Articles
Grandma's Crocheted Bridal Gown.
05-24-09

One thing that will always keep pulling me back to Venice is not the mysterious beauty of the sinking fairytale-like city with the San Marco's square full of pigeons and tourists basking in the morning sun, and forming a huge water pool crossed only by boat in the evening. I do miss its narrow pavements and its magnificent monumental architectural masterpieces, but I must confess that an island outside Venice captured my attention and till I go visit it again, to me, each trip to Venice will be incomplete :Burano.

 

Searching back my family roots, I found out that from my mother's side, my loved grandma's who was living in Nafpaktos city side, roots can be tracked back to the Aristocracy of Venice. My grandma and her sisters were real beauties of their time, but their predecessors were women of epic charm and myths had been cultivated around their names.

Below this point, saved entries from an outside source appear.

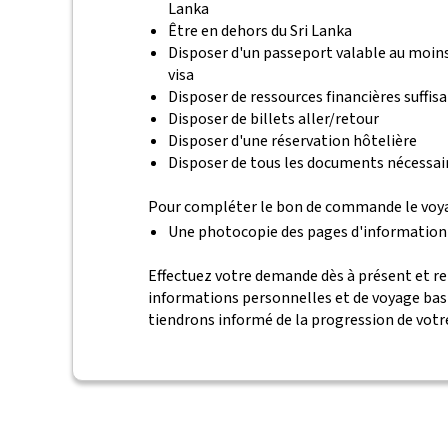
Lanka
Être en dehors du Sri Lanka
Disposer d'un passeport valable au moins
visa
Disposer de ressources financières suffis
Disposer de billets aller/retour
Disposer d'une réservation hôtelière
Disposer de tous les documents nécessair
Pour compléter le bon de commande le voyag
Une photocopie des pages d'information
Effectuez votre demande dès à présent et 
informations personnelles et de voyage bas
tiendrons informé de la progression de vot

I was always fascinated by the details of my grandma's descriptions about those far away grand-grand-gradmas of mine that dominated my childish imaginary world like fairies from another cosmic dimension.

 

I liked to lay down on the wooden floor of my grandma's beautiful house, during hot Summer afternoons, next to her, both in our lingerie linen dresses, facing up to the floor, doors of the balkonies wide open to let the warm air circulate fooling us with the illusion of a cooling sense on the skin. Usually, while grandma was unfolding her colorful and scented stories, I enjoyed closing my eyes and beam my whole existence back in time to that world of finesse, excellence, subtle romances and delicate laces.

 

One of my favorite stories was the one about grandma's crocheted bridal gown which was passed to her through generations. She even had allowed me to touch the treasured masterpiece once, as it was carefully kept in a chest. I still remember the brilliance of its pearl like off whiteness, and how much I was surprised by the fineness of the thread it was crocheted with. I couldn't understand how was it ever possible for any human fingers to work such delicate thread and finish that masterpiece within a mere lifetime.

 

The amazing dress's story was mixed with myths and beliefs that were adding to it a feel of magic. Grandma said each stitch was representing a wish for hapiness and bliss and serenity to the bride. She explained that the wishes were only for the bride, because those times, marriages were meant to last and if the woman was happy the marriage would be a happy one. Girls of middle and upper social class were then getting married according to their fathers' or brothers' selections or preferences. So they had no say to their fate. They could only crochet, wish and hope for the miracle.

 

My personal choice was not to the liking of my family, and although I asked my parents to bring my grandma to my wedding, they presented a long list of excuses why she couldn't be there. I never found her handcrafts or the chest she had shown me when I was 8 years old, and her precious soul left her body when I was pregnant to my daughter. For me, she's always alive and present, a sweet angel in my life, talking to me through the tweets of little sparrows - they say they're heaven's messengers - and keeping me safe from all evil things.

 

Maybe my love for her has been one of the reasons why I feel so connected to the art of crochet, as if through this art I have discovered an absolute and pure code of a "love language", my grandma's dialect.

 

A couple of years before my grandma's departure, I had visited Burano, the beautiful island outside Venice. A living cart-postale with houses full of colors and flowers flooding out of their windows and balconies. But what enslaved me in this island, is that it is dedicated to the fine art of needlecrafts. Memories of my childhood were poping up infront of my eyes as I was walking down the streets. There is even a Museum of handcrafts there, little touristic stores that sell all kinds of artcrafts you can imagine, like lacey umbrellas, cardigans, tablecloths and a million other things, and you can see old women sitting outside their houses in the narrow streets, knitting , embroidering and crocheting ignoring the colorful flocks of the tourists who are passing by.

 

I believe Burano is the place where each and every crocheter should go and enjoy, and maybe you too discover a tiny part of yourself there which you were unaware of.